Cessna gets caught with its hand in the FAA’s cookie jar.
On February 10, 2014, the Cessna Aircraft Company did something quite unprecedented in the history of piston GA: It published a revision to the service manual for cantilever-wing Cessna 210-series airplanes that added three new pages to the manual. Those three pages constituted a new section 2B to the manual, titled “Airworthiness Limitations”:
This new section purports to impose “mandatory replacement times and inspection intervals for components and aircraft structures.” It states that the new section is “FAA-Approved” and that compliance is required by regulation.

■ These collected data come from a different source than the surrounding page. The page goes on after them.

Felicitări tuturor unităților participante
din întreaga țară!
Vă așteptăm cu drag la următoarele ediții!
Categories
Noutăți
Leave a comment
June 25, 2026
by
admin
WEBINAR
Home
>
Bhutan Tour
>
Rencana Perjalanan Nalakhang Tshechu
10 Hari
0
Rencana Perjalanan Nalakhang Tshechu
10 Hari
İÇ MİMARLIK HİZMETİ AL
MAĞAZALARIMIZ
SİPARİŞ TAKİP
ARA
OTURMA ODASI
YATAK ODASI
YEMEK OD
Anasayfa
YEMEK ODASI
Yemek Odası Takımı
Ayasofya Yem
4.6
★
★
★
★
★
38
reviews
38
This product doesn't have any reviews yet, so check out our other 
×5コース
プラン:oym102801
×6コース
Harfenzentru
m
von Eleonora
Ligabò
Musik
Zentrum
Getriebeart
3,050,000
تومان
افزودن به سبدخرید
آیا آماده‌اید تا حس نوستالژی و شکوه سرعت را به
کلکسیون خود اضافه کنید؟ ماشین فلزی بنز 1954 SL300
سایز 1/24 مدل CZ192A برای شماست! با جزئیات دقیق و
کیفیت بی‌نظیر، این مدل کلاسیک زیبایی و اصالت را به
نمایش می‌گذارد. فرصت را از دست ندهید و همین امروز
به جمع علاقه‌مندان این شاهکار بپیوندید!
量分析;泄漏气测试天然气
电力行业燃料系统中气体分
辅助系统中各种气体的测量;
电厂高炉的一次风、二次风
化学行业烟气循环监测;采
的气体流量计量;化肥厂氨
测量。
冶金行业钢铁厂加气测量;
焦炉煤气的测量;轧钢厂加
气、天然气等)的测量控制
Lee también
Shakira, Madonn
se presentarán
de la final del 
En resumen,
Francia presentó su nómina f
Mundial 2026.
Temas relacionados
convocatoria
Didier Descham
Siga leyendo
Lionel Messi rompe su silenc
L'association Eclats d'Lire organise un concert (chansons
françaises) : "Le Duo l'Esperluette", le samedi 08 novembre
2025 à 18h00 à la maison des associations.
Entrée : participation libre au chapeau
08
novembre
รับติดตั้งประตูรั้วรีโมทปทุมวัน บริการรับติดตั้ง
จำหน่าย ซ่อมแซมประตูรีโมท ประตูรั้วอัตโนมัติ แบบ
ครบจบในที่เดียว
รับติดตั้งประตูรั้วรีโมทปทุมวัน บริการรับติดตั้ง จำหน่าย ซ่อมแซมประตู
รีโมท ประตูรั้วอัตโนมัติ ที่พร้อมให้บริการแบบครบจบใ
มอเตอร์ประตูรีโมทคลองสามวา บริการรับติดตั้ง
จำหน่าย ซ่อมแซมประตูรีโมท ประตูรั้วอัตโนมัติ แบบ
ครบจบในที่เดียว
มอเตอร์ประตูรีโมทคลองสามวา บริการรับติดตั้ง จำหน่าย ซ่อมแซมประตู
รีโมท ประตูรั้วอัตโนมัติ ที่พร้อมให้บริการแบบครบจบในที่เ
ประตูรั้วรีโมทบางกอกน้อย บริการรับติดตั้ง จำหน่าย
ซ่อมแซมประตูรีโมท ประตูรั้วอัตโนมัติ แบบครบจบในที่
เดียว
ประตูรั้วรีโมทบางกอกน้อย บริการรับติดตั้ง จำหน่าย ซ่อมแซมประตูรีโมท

Indeed, FARs 91.403(c) and 43.16 both state that if a manufacturer’s maintenance manual contains an Airworthiness Limitations section (ALS), any inspection intervals and replacement times prescribed in that ALS are compulsory. FAR 91.403(c) speaks to aircraft owners:
§91.403(c) No person may operate an aircraft for which a manufacturer’s maintenance manual or instructions for continued airworthiness has been issued that contains an Airworthiness Limitations section unless the mandatory replacement times, inspection intervals, and related procedures specified in that section … have been complied with.
and FAR 43.16 speaks to mechanics:
§43.16 Each person performing an inspection or other maintenance specified in an Airworthiness Limitations section of a manufacturer’s maintenance manual or Instructions for Continued Airworthiness shall perform the inspection or other maintenance in accordance with that section…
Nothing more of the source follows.